Strengthening strengths is a good strategy if the strengths are in harmony with your values, goals, and your personality.
Case 3: Your strengths are unimportant for your environment
I had to think of this case when I read Svenja Hofert’s new book about the fish pond effect. She says: “People often develop better when their strengths are more pronounced than others. So it’s better to be a big fish in a small pond than a small one in a big one. ”
Yes, strengths are always relative. Your strengths in the team are then relatively insignificant as long as there is a colleague who is better at it. Perhaps your particular strength is not even asked for: If you are great at using Excel and you really enjoy tables and formulas, but your task is to create colorful PowerPoint presentations, then your strength there is pretty worthless. It makes no sense here to get even better at Excel because strengthening this strength would not change anything in this environment.

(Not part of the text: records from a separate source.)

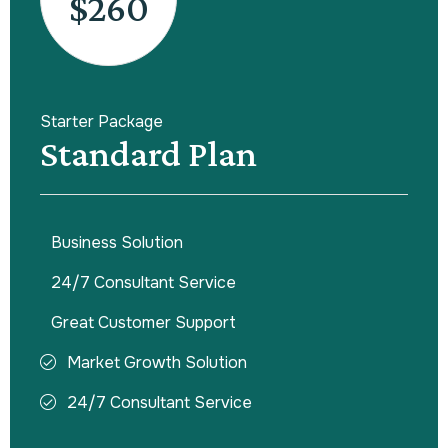
$260
Starter Package
Standard Plan
Business Solution
24/7 Consultant Service
Great Customer Support
Market Growth Solution
24/7 Consultant Service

Many bosses don’t delegate tasks because they think they can do them better or faster themselves. In this case, strengthening strengths can be a solution for an employee to move up to the top division again, but it doesn’t have to be. Because then he tries to be better than the colleague or the boss in an area and the race begins. Even if it can inspire a team in the short term, the expansion of this strength would be externally determined and does not have to correspond to one’s own motivation.
In this case, it would be smarter to either swim to a different corner of the fish pond or to specifically strengthen those “own” strengths that are needed in the small pond but are not yet available, making it easier for you to get a big one Can be fish.
Strengthening strengths is a good strategy if your strengths are valuable in the current living or working environment.